(Beginning of TASK MATERIAL)
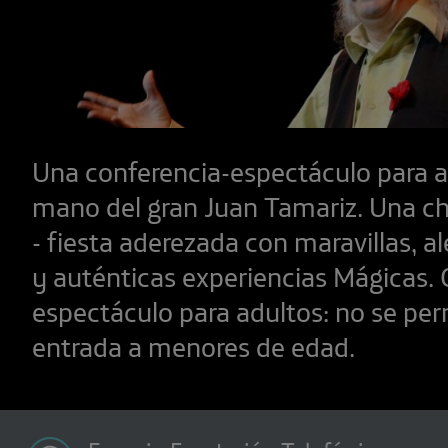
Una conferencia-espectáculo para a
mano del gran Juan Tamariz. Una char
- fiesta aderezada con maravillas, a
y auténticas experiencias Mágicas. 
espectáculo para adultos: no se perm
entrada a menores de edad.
(End of TASK MATERIAL)
(Beginning of TASK MATERIAL)
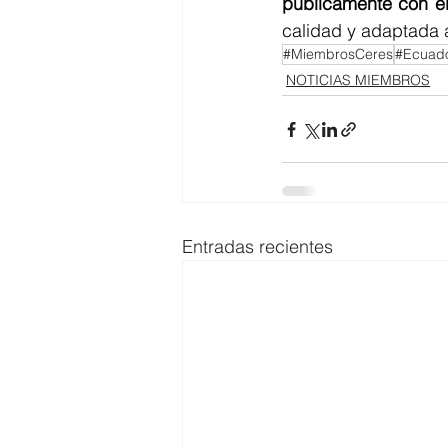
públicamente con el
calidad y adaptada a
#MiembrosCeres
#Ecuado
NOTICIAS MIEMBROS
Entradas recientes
(End of TASK MATERIAL)
> _TASK DETAILS_:
Give back exactly the lines above, from the line containing "mano del gran Juan Tamariz. Una char" through the line containing "entrada a menores de edad.", with both end lines and nothing more.

> _EXERCISE SOLUTION_:
mano del gran Juan Tamariz. Una char
- fiesta aderezada con maravillas, a
y auténticas experiencias Mágicas. 
espectáculo para adultos: no se perm
entrada a menores de edad.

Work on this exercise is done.